A facial cleft is an opening or gap in the face, or a malformation of a part of the face. Facial clefts is a collective term for all sorts of clefts. All structures like bone, soft tissue, skin etc. can be affected. Facial clefts are extremely rare congenital anomalies. There are many variations of a type of clefting and classifications are needed to describe and classify all types of clefting. Facial clefts hardly ever occur isolated; most of the time there is an overlap of adjacent facial clefts.[1]
There are different classifications about facial clefts. Two of the most used classifications are the Tessier classification[2] and the Van der Meulen classification.[3] Tessier is based on the anatomical position of the cleft and Van der Meulen classification is based on the embryogenesis.
In 1976 Paul Tessier published a classification on facial clefts based on the anatomical position of the clefts. The different types of Tessier clefts are numbered 0 to 14. These 15 different types of clefts can be put into 4 groups, based on their position:[4] midline clefts, paramedian clefts, orbital clefts and lateral clefts. The Tessier classification describes the clefts at soft tissue level as well as at bone level, because it appears that the soft tissue clefts can have a slightly different location on the face than the bony clefts.[citation needed]
The midline clefts are Tessier number 0 ("median craniofacial dysplasia"), number 14 (frontonasal dysplasia), and number 30 ("lower midline facial cleft", also known as "median mandibular cleft"). These clefts bisect the face vertically through the midline. Tessier number 0 bisects the maxilla and the nose, Tessier number 14 comes between the nose and the frontal bone. The Tessier number 30 facial cleft is through the tongue, lower lip and mandible. The tongue may be absent, hypoplastic, bifid, or even duplicated.[5] People with this condition may be tongue-tied.[5]
Tessier number 1, 2, 12 and 13 are the paramedian clefts. These clefts are quite similar to the midline clefts, but they are further away from the midline of the face. Tessier number 1 and 2 both come through the maxilla and the nose, in which Tessier number 2 is further from the midline (lateral) than number 1. Tessier number 12 is in extent of number 2, positioned between nose and frontal bone, while Tessier number 13 is in extent of number 1, also running between nose and forehead. Both 12 and 13 run between the midline and the orbit.[citation needed]
Tessier number 3, 4, 5, 9, 10 and 11 are orbital clefts. These clefts all have the involvement of the orbit. Tessier number 3, 4, and 5 are positioned through the maxilla and the orbital floor. Tessier number 9, 10 and 11 are positioned between the upper side of the orbit and the forehead or between the upper side of the orbit and the temple of the head. Like the other clefts, Tessier number 11 is in extent to number 3, number 10 is in extent to number 4 and number 9 is in extent to number 5.

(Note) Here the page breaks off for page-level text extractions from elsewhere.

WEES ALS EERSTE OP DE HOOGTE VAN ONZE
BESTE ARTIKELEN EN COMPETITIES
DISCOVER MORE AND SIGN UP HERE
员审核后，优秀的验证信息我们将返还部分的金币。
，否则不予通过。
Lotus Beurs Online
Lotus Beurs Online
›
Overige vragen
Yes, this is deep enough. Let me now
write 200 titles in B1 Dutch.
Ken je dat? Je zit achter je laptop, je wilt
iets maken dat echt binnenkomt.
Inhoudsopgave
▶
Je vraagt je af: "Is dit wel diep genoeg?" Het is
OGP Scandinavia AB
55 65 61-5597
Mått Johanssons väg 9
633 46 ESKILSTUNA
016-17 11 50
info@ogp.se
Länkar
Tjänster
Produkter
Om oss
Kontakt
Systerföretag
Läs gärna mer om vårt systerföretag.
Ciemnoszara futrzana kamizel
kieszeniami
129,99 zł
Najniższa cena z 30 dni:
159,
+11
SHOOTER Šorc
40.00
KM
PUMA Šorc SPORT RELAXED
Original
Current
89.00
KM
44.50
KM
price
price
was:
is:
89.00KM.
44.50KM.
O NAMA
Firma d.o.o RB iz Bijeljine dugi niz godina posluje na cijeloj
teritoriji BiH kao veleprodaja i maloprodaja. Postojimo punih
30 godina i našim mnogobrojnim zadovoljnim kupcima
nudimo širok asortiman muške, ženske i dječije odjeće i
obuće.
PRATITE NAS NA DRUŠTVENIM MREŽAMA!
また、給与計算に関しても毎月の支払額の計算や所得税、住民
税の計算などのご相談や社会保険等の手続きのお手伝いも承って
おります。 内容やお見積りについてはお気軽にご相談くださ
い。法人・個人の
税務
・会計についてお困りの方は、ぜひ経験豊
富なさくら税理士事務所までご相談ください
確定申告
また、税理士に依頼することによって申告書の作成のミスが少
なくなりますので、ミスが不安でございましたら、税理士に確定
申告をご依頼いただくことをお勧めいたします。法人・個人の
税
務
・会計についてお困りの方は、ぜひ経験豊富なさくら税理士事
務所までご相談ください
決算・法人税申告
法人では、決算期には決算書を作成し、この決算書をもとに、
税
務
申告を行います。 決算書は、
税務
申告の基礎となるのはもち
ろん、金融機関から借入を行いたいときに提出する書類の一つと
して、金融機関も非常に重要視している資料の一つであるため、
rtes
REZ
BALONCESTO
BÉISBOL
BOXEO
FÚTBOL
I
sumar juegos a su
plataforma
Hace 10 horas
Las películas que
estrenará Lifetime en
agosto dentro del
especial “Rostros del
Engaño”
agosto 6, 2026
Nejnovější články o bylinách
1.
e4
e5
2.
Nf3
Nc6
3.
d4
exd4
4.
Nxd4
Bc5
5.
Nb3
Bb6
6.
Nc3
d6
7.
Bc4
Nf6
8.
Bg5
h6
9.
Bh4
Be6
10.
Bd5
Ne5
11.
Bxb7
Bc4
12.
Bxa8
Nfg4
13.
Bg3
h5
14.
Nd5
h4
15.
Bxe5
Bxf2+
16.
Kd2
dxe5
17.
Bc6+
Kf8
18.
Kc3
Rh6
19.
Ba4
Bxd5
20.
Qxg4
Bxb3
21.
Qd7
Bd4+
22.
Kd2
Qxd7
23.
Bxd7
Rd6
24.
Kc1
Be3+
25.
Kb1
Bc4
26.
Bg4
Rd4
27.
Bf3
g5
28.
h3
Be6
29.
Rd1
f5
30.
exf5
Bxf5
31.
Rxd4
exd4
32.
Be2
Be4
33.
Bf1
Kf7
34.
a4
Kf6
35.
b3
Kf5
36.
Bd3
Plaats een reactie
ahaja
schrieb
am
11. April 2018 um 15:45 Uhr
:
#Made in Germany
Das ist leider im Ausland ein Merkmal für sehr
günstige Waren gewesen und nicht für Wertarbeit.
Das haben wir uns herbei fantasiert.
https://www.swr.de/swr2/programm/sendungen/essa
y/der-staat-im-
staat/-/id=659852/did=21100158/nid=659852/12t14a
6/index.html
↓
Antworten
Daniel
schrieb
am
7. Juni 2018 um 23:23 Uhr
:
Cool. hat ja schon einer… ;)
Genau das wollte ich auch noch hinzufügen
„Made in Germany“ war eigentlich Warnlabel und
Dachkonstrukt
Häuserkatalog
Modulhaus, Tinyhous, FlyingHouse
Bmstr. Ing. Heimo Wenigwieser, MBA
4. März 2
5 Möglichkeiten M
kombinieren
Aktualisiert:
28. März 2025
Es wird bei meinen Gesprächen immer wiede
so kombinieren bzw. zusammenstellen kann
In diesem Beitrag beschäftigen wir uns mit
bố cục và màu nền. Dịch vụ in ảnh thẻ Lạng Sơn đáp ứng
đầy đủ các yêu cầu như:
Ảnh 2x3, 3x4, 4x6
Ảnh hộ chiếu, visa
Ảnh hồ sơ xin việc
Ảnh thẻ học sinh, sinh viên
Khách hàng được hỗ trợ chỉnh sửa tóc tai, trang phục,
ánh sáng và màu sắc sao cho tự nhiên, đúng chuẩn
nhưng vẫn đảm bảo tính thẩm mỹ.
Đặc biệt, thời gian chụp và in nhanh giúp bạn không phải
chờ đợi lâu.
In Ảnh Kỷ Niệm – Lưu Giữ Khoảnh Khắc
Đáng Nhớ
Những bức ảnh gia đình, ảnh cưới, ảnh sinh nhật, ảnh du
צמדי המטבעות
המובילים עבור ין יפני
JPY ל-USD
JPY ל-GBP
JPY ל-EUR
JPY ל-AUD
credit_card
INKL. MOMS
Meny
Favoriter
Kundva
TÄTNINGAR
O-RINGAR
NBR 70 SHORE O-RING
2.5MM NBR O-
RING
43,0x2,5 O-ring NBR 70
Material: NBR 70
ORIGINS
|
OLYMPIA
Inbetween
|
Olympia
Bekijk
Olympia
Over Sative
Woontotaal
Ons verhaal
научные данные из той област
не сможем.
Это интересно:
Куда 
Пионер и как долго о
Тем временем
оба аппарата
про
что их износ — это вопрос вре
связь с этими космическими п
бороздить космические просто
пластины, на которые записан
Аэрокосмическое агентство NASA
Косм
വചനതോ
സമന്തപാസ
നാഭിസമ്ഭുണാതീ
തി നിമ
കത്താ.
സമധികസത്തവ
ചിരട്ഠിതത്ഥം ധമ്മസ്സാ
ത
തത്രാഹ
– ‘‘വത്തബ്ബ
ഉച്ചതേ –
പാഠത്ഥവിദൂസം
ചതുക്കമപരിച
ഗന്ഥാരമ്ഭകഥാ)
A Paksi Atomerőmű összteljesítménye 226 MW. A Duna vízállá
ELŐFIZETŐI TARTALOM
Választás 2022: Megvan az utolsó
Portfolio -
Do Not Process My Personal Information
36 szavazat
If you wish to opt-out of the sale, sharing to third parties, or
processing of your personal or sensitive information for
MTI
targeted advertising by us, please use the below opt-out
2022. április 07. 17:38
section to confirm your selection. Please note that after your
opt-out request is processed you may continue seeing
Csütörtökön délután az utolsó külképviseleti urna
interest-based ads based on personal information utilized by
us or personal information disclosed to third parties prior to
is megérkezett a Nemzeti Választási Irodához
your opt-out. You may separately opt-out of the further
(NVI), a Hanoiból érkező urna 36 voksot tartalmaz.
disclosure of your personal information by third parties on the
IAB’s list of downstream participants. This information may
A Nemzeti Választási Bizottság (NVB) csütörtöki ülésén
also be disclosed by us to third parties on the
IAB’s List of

The lateral clefts are the clefts which are positioned horizontally on the face. These are Tessier number 6, 7 and 8. Tessier number 6 runs from the orbit to the cheek bone. Tessier number 7 is positioned on the line between the corner of the mouth and the ear. A possible lateral cleft comes from the corner of the mouth towards the ear, which gives the impression that the mouth is bigger. It's also possible that the cleft begins at the ear and runs towards the mouth. Tessier number 8 runs from the outer corner of the eye towards the ear. The combination of a Tessier number 6-7-8 is seen in the Treacher Collins syndrome. Tessier number 7 is more related to hemifacial microsomia and number 8 is more related to Goldenhar syndrome.
Van der Meulen classification divides different types of clefts based on where the development arrest occurs in the embryogenesis. A primary cleft can occur in an early stage of the development of the face (17 mm length of the embryo). The developments arrests can be divided in four different location groups: internasal, nasal, nasalmaxillar and maxillar. The maxillar location can be subdivided in median and lateral clefts.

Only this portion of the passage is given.